Pero digámoslo claro, detrás de la senyera se esconden los intereses de una nueva oligarquía económica que se ha ido creando e instalando en el poder en este tiempo. Por un lado, está la nueva clase política surgida del propio Estado autonómico, que por sus influencias e intermediaciones se incorpora a esa élite, cuando no viene directamente de ella, junto a la aristocracia local y a la burguesía histórica tradicional, tanto urbana como rural. Estas élites, tradicionalmente cercanas al poder, se han ido completando con altos funcionarios de la Administración, profesionales liberales de éxito, pequeños empresarios y asociaciones de botiguers. Naturalmente, estas sagas y los herederos políticos criados en su cuna necesitan operar sin estorbos, y para ello el control político doméstico es insuficiente. La independencia institucional plena les garantizaría inmunidad e impunidad casi ilimitada, como a sus hermanos mayores en Madrid. Bien es cierto que, en este recorrido, se quedarían fuera de la UE y sin el apoyo de las grandes empresas catalanas que dependen decisivamente del mercado español y del exterior, y que pueden pagar muy cara esta jugada.

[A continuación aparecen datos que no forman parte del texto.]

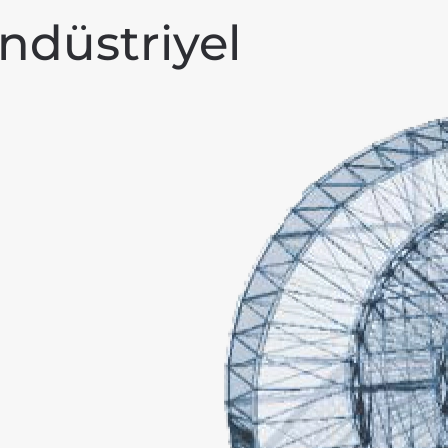
ndüstriyel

Más curiosa resultaría la posición de un republicanismo de izquierdas que aparca el internacionalismo y la solidaridad entre los pueblos en una unión contra natura con la derecha oligárquica, que saltará por los aires en cuanto entren en juego los intereses de clase. La izquierda republicana se ha agarrado a las riendas de un caballo al que las encuestas dan ganador, conscientes de que es su gran oportunidad, su más claro y mejor argumento para conseguir votos, quizá con la ilusión de que, desde el poder, podrán cumplir objetivos más propios de su denominación de origen.